North Korea is a country located in eastern Asia as listed on Alarms about crying food shortages overshadowed other news this year from North Korea Experts from UN agencies FAO, WFP and UNICEF, from the EU and from the International Committee of the Red Cross visited the country and reported on malnourished children and a famine near pure disaster. Severe droughts, ruined harvests and general economic downturns were cited as the reason why millions of people have to live on minimal food rations exuded with grass, roots and berries. For the first time, the communist regime also admitted that the famine had demanded deaths. Over 130 children were said to have died.

1997 North Korea

Data on millions of starving and on cannibalism among the hungry were rejected by the experts. The UN, the EU and the International Committee of the Red Cross, etc. sent hundreds of thousands of tons of grain to the country to meet the most urgent needs. Despite the supply crisis, North Korea imposed tough conditions to allow the enemy South Korea to send emergency aid. The South Koreans, in turn, demanded to distribute their aid themselves. Only in May, the countries' Red Cross organizations were able to agree on an initial supply of 50,000 tonnes of supplies, which began shipping via China in June. An agreement for an additional 50,000 tonnes was signed in July. However, North Korea leader Kim Jong Il warned his people to hope for imperial assistance.

On September 9, after the regime ended the country's grief following the death of President Kim Il Sung in 1994, a new time series - the Juch calendar - was introduced with the deceased's birth year 1912 as the start year. The state ideology "juche" stands for a long-driven self-confidence. One month later, Supreme Leader Kim Jong Il, the president's 55-year-old son, was elevated to the Communist Party leader, a post that has been vacant for three years. Only the presidential post thus remained to occupy.
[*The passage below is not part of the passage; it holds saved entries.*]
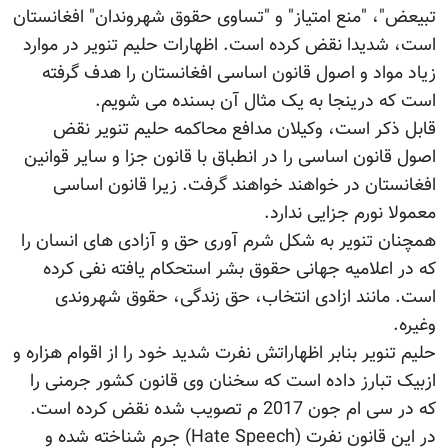
تبیعض"، "منع امتیاز" و "تساوی حقوق شهروندان" افغانستان
است، شدیدا نقض کرده است. اظهارات حلیم تنویر در موارد
زیاد مواد و اصول قانون اساسی افغانستان را هدف گرفته
است که درینجا به یک مثال آن بسنده می شویم.
قابل ذکر است، وکیلان مدافع محاکمه حلیم تنویر نقض
اصول قانون اساسی را در انطباق با قانون جزا و سایر قوانین
افغانستان در خواهند خواهند گرفت. زیرا قانون اساسی
معمولا نورم جزایی ندارد.
همچنان تنویر به شکل شرم آوری حق و آزادی های انسان را
که در اعلامیه جهانی حقوق بشر استحکام یافته نفی کرده
است. مانند ازادی انتخاب، حق زندگی، حقوق شهروندی
وغیره.
حلیم تنویر بنابر اظهاراتش نفرت شدید خود را از اقوام هزاره و
ازبیک تبارز داده است که سخنان وی قانون کشور جرمنی را
که در سی ام جون 2017 م تصویب شده نقض کرده است.
در این قانون نفرت (Hate Speech) جرم شناخته شده و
No political course change was expected in Pyongyang following Kim's take-over as party leader. But judges in Seoul believed that the clearer power structure in the north could still facilitate the pursuit of peace. Following preparatory four-party meetings in New York, South Korea, North Korea, USA and China finally began peace talks in Geneva on December 9 for a formal end to the Korean War 1950-53. North Korea demanded, inter alia, that the United States would first withdraw all its troops from South Korea.

One of the most difficult setbacks for Pyongyang was when top politician and juche ideologist Hwang Jang-Yop, adviser to Kim Jong Il, stepped down in February during a visit to Beijing. Hwang, the tallest defender to date, came to South Korea in April.